Уолли смотрел на него с грустью и сомнением. В одеянии среднего ранга, полный какой-то новой уверенности, Нанджи выглядел теперь на много лет старше, чем тогда, в первый день, когда Уолли встретил его на пляже. Казалось даже, что он вырос и держался теперь довольно самонадеянно. Теперь не скажешь, что он неуклюжий. Возможно, такое впечатление возникало из-за того, что у него очень большие руки и ноги. Через несколько лет, возмужав и окрепнув, Нанджи станет по-настоящему мощным.

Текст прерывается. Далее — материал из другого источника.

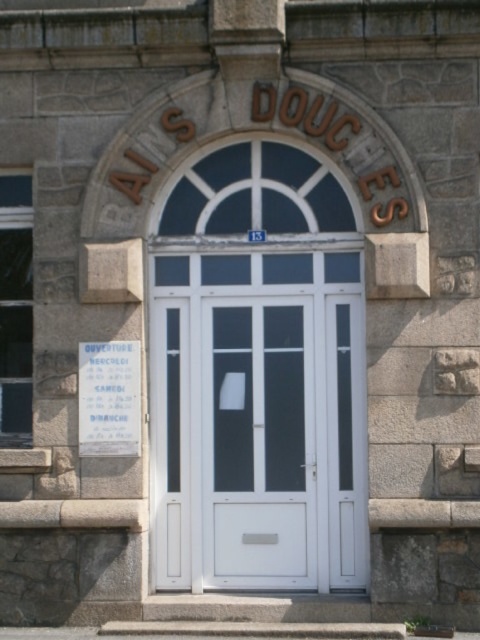 You are standing in front of the entrance of the stone building. There is a point marked at coordinates (259, 420). What object is located at that point?

The point at coordinates (259, 420) indicates the white glossy door at center. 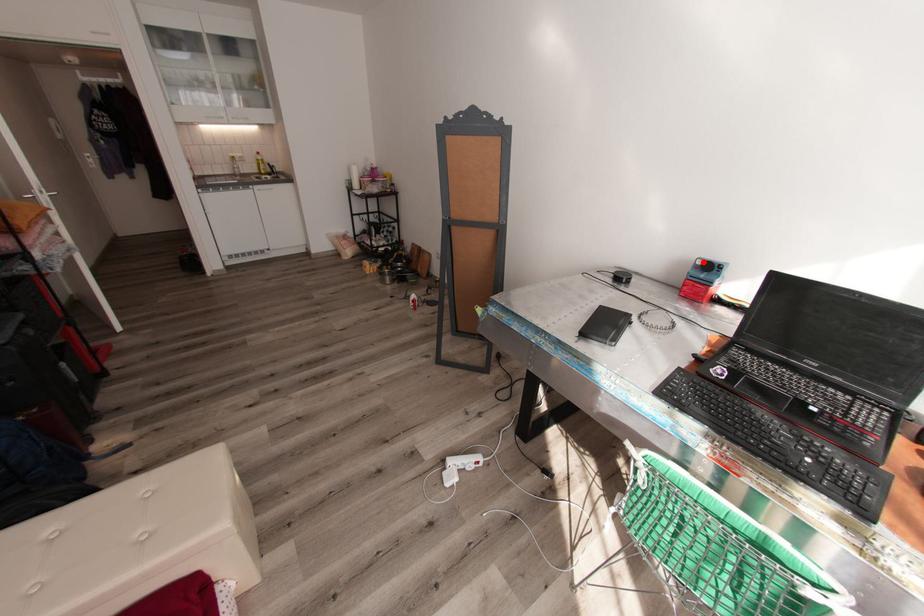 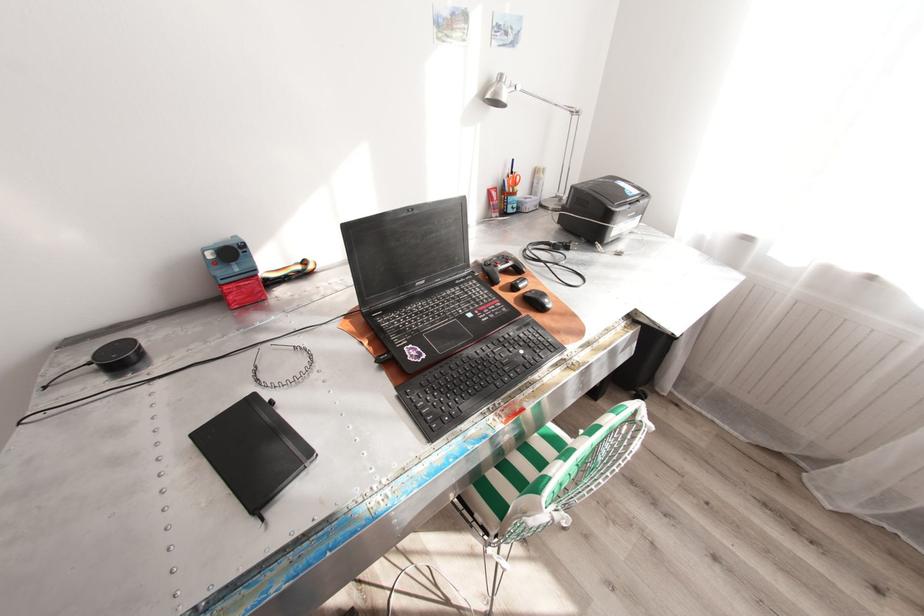 The point at the highlighted location is marked in the first image. Where is the corresponding point in the second image?

(215, 254)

Неуклюжий подросток вдруг превратился в довольно опасного молодого воина.
Закончив наконец любоваться собой, новоиспеченный мастер развернулся к Уолли.

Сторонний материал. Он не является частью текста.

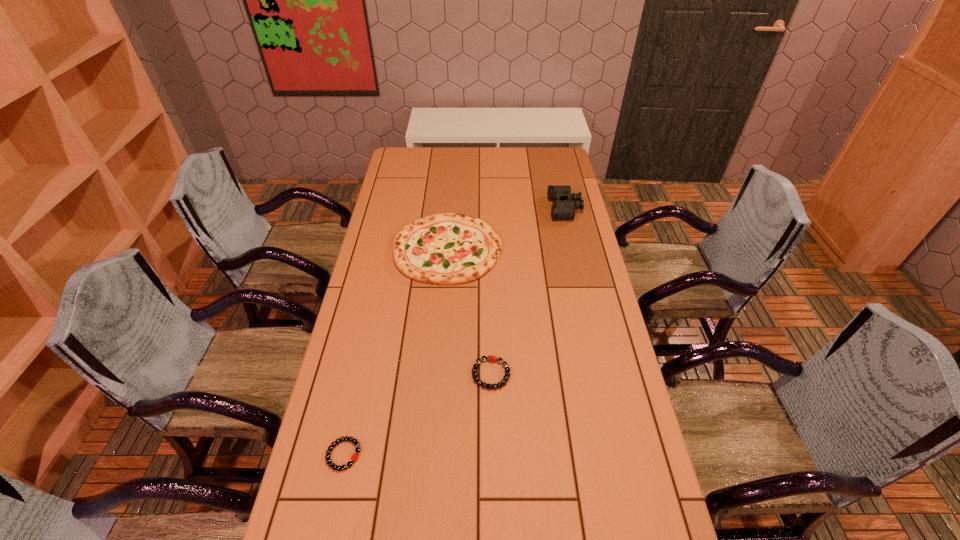 Locate an element on the screen. This screenshot has width=960, height=540. the closest object to the third tallest object is located at coordinates pyautogui.click(x=449, y=248).

Identify which object is the nearest to the binoculars. Please provide its 2D coordinates. Your answer should be formatted as a tuple, i.e. [(x, y)], where the tuple contains the x and y coordinates of a point satisfying the conditions above.

[(449, 248)]

You are a GUI agent. You are given a task and a screenshot of the screen. Output one action in this format:
    pyautogui.click(x=<x>, y=<y>)
    Task: Click on the free location that satisfies the following two spatial constraints: 1. on the back side of the second shortest object; 2. on the left side of the nearer bracelet
    
    Given the screenshot: What is the action you would take?
    pyautogui.click(x=361, y=374) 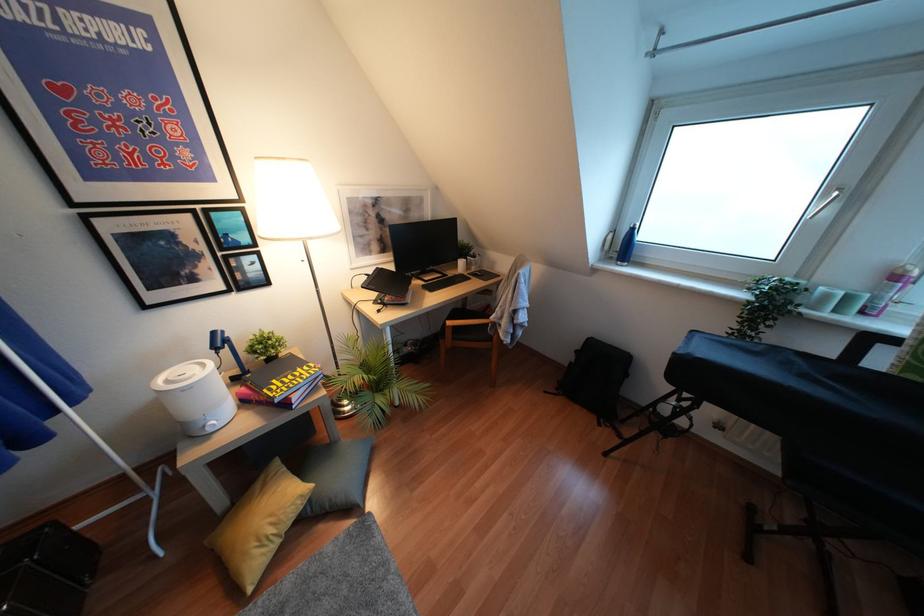 Where would you lift the grey floor pillow? Please return your answer as a coordinate pair (x, y).

(335, 475) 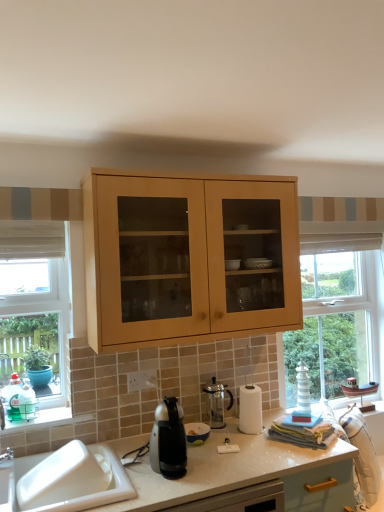 Image resolution: width=384 pixels, height=512 pixels. Identify the location of satin black coffee maker at center. (168, 440).

What do you see at coordinates (196, 433) in the screenshot? The height and width of the screenshot is (512, 384). I see `matte black coffee maker at center, arranged as the first appliance when viewed from the front` at bounding box center [196, 433].

Describe the element at coordinates (31, 352) in the screenshot. Image resolution: width=384 pixels, height=512 pixels. I see `wooden window frame at left` at that location.

Find the location of `white glossy sink at lower left`. white glossy sink at lower left is located at coordinates (98, 492).

Is satin black coffee maker at center positioned behind matte black coffee maker at center, the second appliance viewed from the back?

That is False.

Is satin black coffee maker at center placed right next to matte black coffee maker at center, the second appliance viewed from the back?

satin black coffee maker at center and matte black coffee maker at center, the second appliance viewed from the back, are not in contact.

From the image's perspective, is satin black coffee maker at center located above matte black coffee maker at center, arranged as the first appliance when viewed from the front?

Correct, satin black coffee maker at center appears higher than matte black coffee maker at center, arranged as the first appliance when viewed from the front, in the image.

Does satin black coffee maker at center have a greater width compared to matte black coffee maker at center, the second appliance viewed from the back?

Indeed, satin black coffee maker at center has a greater width compared to matte black coffee maker at center, the second appliance viewed from the back.

Is wooden window frame at left not inside clear glass coffee pot at center, which ranks as the first appliance in back-to-front order?

Absolutely, wooden window frame at left is external to clear glass coffee pot at center, which ranks as the first appliance in back-to-front order.

Is wooden window frame at left to the left of clear glass coffee pot at center, which ranks as the first appliance in back-to-front order, from the viewer's perspective?

Indeed, wooden window frame at left is positioned on the left side of clear glass coffee pot at center, which ranks as the first appliance in back-to-front order.

From the image's perspective, is wooden window frame at left over clear glass coffee pot at center, which ranks as the first appliance in back-to-front order?

Indeed, from the image's perspective, wooden window frame at left is shown above clear glass coffee pot at center, which ranks as the first appliance in back-to-front order.

How much distance is there between wooden window frame at left and clear glass coffee pot at center, which ranks as the first appliance in back-to-front order?

35.53 inches.

Between white glossy sink at lower left and matte black coffee maker at center, arranged as the first appliance when viewed from the front, which one has less height?

With less height is matte black coffee maker at center, arranged as the first appliance when viewed from the front.

Is white glossy sink at lower left positioned behind matte black coffee maker at center, arranged as the first appliance when viewed from the front?

No, white glossy sink at lower left is closer to the camera.

Which is farther from the camera, (116, 497) or (200, 441)?

Positioned behind is point (200, 441).

From a real-world perspective, which is physically below, white glossy sink at lower left or matte black coffee maker at center, arranged as the first appliance when viewed from the front?

From a 3D spatial view, white glossy sink at lower left is below.

Considering the positions of objects clear glass coffee pot at center, which ranks as the first appliance in back-to-front order, and white glossy sink at lower left in the image provided, who is behind, clear glass coffee pot at center, which ranks as the first appliance in back-to-front order, or white glossy sink at lower left?

clear glass coffee pot at center, which ranks as the first appliance in back-to-front order, is further away from the camera.

From the picture: Is clear glass coffee pot at center, acting as the 2th appliance starting from the front, inside the boundaries of white glossy sink at lower left, or outside?

clear glass coffee pot at center, acting as the 2th appliance starting from the front, exists outside the volume of white glossy sink at lower left.

From the image's perspective, is clear glass coffee pot at center, acting as the 2th appliance starting from the front, positioned above or below white glossy sink at lower left?

clear glass coffee pot at center, acting as the 2th appliance starting from the front, is situated higher than white glossy sink at lower left in the image.

From a real-world perspective, who is located higher, clear glass coffee pot at center, which ranks as the first appliance in back-to-front order, or white glossy sink at lower left?

clear glass coffee pot at center, which ranks as the first appliance in back-to-front order, is physically above.

Is satin black coffee maker at center inside the boundaries of wooden window frame at left, or outside?

satin black coffee maker at center is spatially situated outside wooden window frame at left.

Is satin black coffee maker at center to the right of wooden window frame at left from the viewer's perspective?

Indeed, satin black coffee maker at center is positioned on the right side of wooden window frame at left.

From a real-world perspective, does satin black coffee maker at center stand above wooden window frame at left?

No, from a real-world perspective, satin black coffee maker at center is not over wooden window frame at left

Does wooden window frame at left appear on the left side of matte black coffee maker at center, the second appliance viewed from the back?

Yes.

Is point (51, 325) closer or farther from the camera than point (191, 425)?

Point (51, 325) is farther from the camera than point (191, 425).

Is wooden window frame at left looking in the opposite direction of matte black coffee maker at center, the second appliance viewed from the back?

wooden window frame at left is not turned away from matte black coffee maker at center, the second appliance viewed from the back.

Which object is wider, wooden window frame at left or matte black coffee maker at center, arranged as the first appliance when viewed from the front?

Wider between the two is matte black coffee maker at center, arranged as the first appliance when viewed from the front.

Which object is positioned more to the left, white glossy sink at lower left or clear glass coffee pot at center, acting as the 2th appliance starting from the front?

From the viewer's perspective, white glossy sink at lower left appears more on the left side.

From a real-world perspective, is white glossy sink at lower left physically located above or below clear glass coffee pot at center, which ranks as the first appliance in back-to-front order?

Clearly, from a real-world perspective, white glossy sink at lower left is below clear glass coffee pot at center, which ranks as the first appliance in back-to-front order.

Is white glossy sink at lower left in front of clear glass coffee pot at center, acting as the 2th appliance starting from the front?

Yes, the depth of white glossy sink at lower left is less than that of clear glass coffee pot at center, acting as the 2th appliance starting from the front.

This screenshot has height=512, width=384. I want to click on kitchen appliance that appears above the matte black coffee maker at center, arranged as the first appliance when viewed from the front (from the image's perspective), so click(168, 440).

Find the location of a particular element. The height and width of the screenshot is (512, 384). window frame in front of the clear glass coffee pot at center, acting as the 2th appliance starting from the front is located at coordinates (31, 352).

Which object lies nearer to the anchor point white glossy sink at lower left, clear glass coffee pot at center, which ranks as the first appliance in back-to-front order, or wooden window frame at left?

wooden window frame at left is closer to white glossy sink at lower left.

Looking at the image, which one is located closer to white glossy sink at lower left, matte black coffee maker at center, arranged as the first appliance when viewed from the front, or satin black coffee maker at center?

The object closer to white glossy sink at lower left is satin black coffee maker at center.

Estimate the real-world distances between objects in this image. Which object is further from wooden window frame at left, satin black coffee maker at center or matte black coffee maker at center, arranged as the first appliance when viewed from the front?

The object further to wooden window frame at left is matte black coffee maker at center, arranged as the first appliance when viewed from the front.

Based on their spatial positions, is clear glass coffee pot at center, acting as the 2th appliance starting from the front, or matte black coffee maker at center, arranged as the first appliance when viewed from the front, further from wooden window frame at left?

The object further to wooden window frame at left is clear glass coffee pot at center, acting as the 2th appliance starting from the front.

Looking at the image, which one is located closer to clear glass coffee pot at center, acting as the 2th appliance starting from the front, satin black coffee maker at center or wooden window frame at left?

satin black coffee maker at center is closer to clear glass coffee pot at center, acting as the 2th appliance starting from the front.

When comparing their distances from matte black coffee maker at center, arranged as the first appliance when viewed from the front, does satin black coffee maker at center or clear glass coffee pot at center, acting as the 2th appliance starting from the front, seem closer?

clear glass coffee pot at center, acting as the 2th appliance starting from the front, lies closer to matte black coffee maker at center, arranged as the first appliance when viewed from the front, than the other object.

Looking at the image, which one is located closer to satin black coffee maker at center, white glossy sink at lower left or wooden window frame at left?

white glossy sink at lower left.

Looking at the image, which one is located further to matte black coffee maker at center, the second appliance viewed from the back, clear glass coffee pot at center, which ranks as the first appliance in back-to-front order, or wooden window frame at left?

wooden window frame at left is further to matte black coffee maker at center, the second appliance viewed from the back.

Image resolution: width=384 pixels, height=512 pixels. What are the coordinates of `appliance between white glossy sink at lower left and clear glass coffee pot at center, acting as the 2th appliance starting from the front, along the z-axis` in the screenshot? It's located at (196, 433).

The width and height of the screenshot is (384, 512). I want to click on kitchen appliance situated between wooden window frame at left and matte black coffee maker at center, arranged as the first appliance when viewed from the front, from left to right, so coord(168,440).

Locate an element on the screen. appliance between satin black coffee maker at center and clear glass coffee pot at center, which ranks as the first appliance in back-to-front order, along the z-axis is located at coordinates (196, 433).

Find the location of `appliance between wooden window frame at left and clear glass coffee pot at center, which ranks as the first appliance in back-to-front order, from left to right`. appliance between wooden window frame at left and clear glass coffee pot at center, which ranks as the first appliance in back-to-front order, from left to right is located at coordinates (196, 433).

— Позвольте принести вам клятву, мой повелитель.
— Конечно. — При получении следующего ранга вторая клятва теряет силу.
Мастерская портного подходила для этой процедуры как нельзя больше, но Нанджи выхватил меч, опустился на колени и опять стал подопечным светлейшего Шонсу. И даже во время этого торжественного акта ему было трудно сдержать улыбку.
— Наверное, вы сейчас отправитесь к священному, мой повелитель? — спросил он, поднимаясь.
Едва ли не каждый день, в один и тот же час Уолли отправлялся к Хонакуре, а сегодня ему было просто необходимо увидеть жреца Ему пора предпринять какие-то действия, а Хонакура — единственный, кто может помочь.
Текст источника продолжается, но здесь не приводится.